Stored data
· · ·
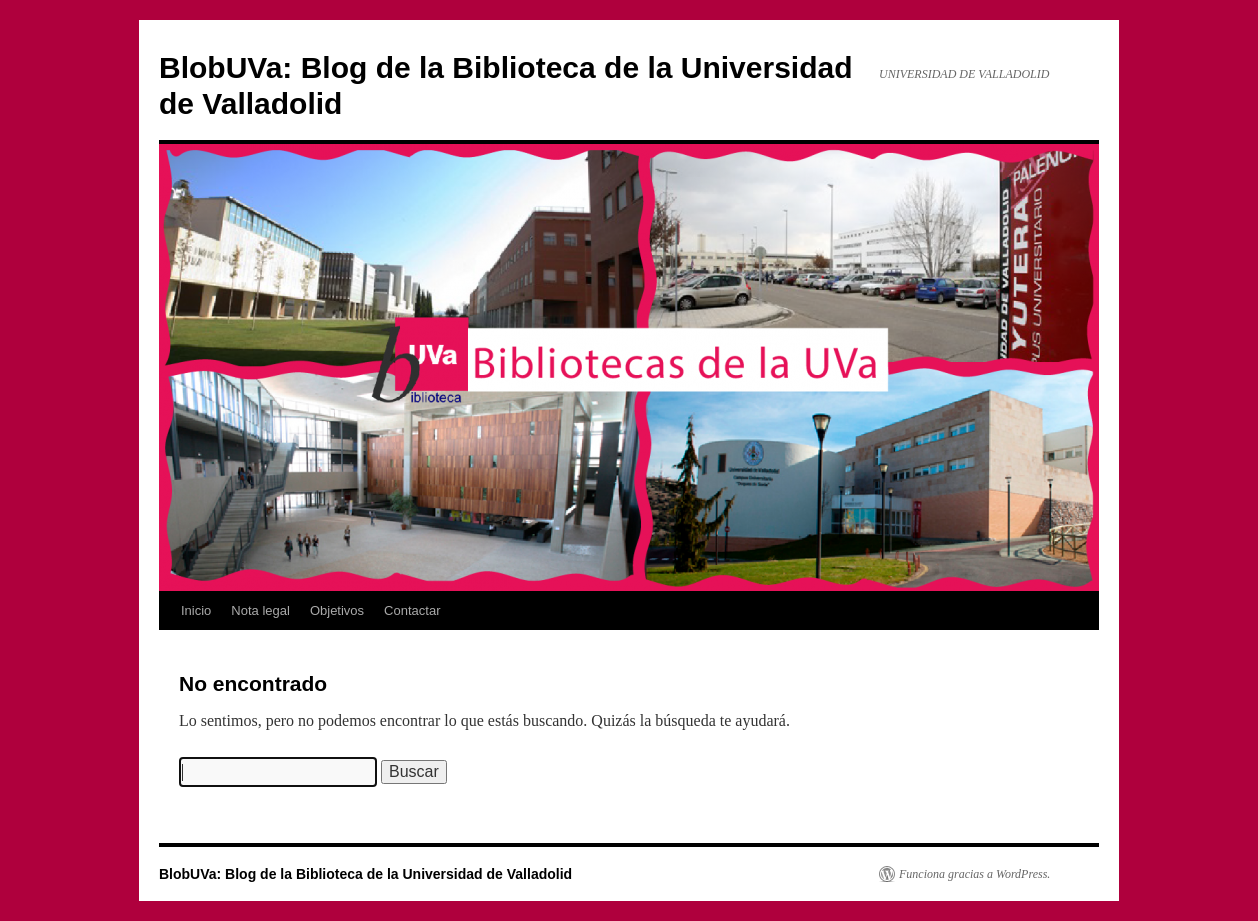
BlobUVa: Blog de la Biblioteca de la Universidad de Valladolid (365, 874)
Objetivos (337, 610)
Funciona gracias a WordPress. (974, 874)
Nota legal (260, 610)
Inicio (196, 610)
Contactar (412, 610)
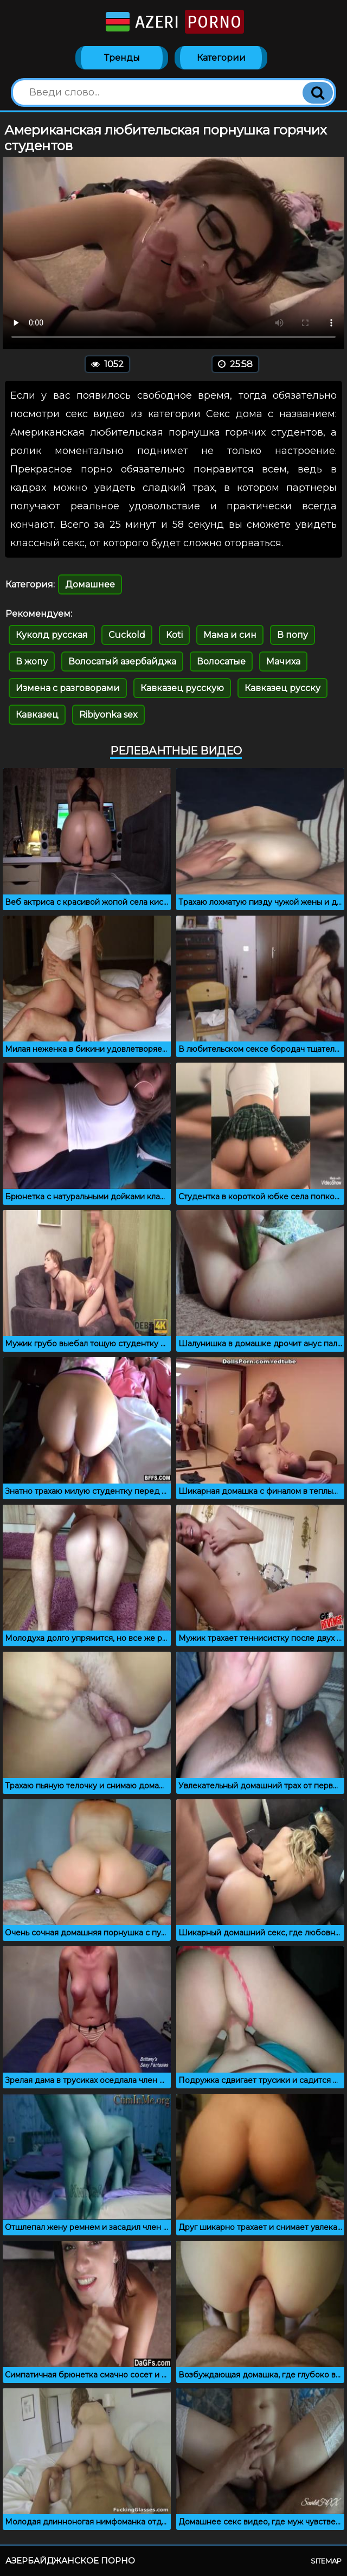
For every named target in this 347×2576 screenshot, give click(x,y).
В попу (292, 635)
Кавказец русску (282, 688)
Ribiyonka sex (108, 714)
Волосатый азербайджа (122, 661)
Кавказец (37, 714)
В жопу (32, 661)
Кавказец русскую (182, 688)
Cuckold (126, 635)
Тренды (122, 58)
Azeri (174, 22)
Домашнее (90, 584)
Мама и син (229, 635)
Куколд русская (52, 635)
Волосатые (221, 661)
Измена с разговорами (68, 688)
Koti (174, 635)
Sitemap (326, 2560)
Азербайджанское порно (70, 2560)
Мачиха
· · ·
◆ What is being asked:
Retype every entry verbatim and exclude the pictures from the copy.

◆ Task solution:
BlobUVa: Blog de la Biblioteca de la Universidad de Valladolid (365, 874)
Objetivos (337, 610)
Funciona gracias a WordPress. (974, 874)
Nota legal (260, 610)
Inicio (196, 610)
Contactar (412, 610)
For every named target in this 347×2576 screenshot, give click(x,y).
В попу (292, 635)
Кавказец русску (282, 688)
Ribiyonka sex (108, 714)
Волосатый азербайджа (122, 661)
Кавказец (37, 714)
В жопу (32, 661)
Кавказец русскую (182, 688)
Cuckold (126, 635)
Тренды (122, 58)
Azeri (174, 22)
Домашнее (90, 584)
Мама и син (229, 635)
Куколд русская (52, 635)
Волосатые (221, 661)
Измена с разговорами (68, 688)
Koti (174, 635)
Sitemap (326, 2560)
Азербайджанское порно (70, 2560)
Мачиха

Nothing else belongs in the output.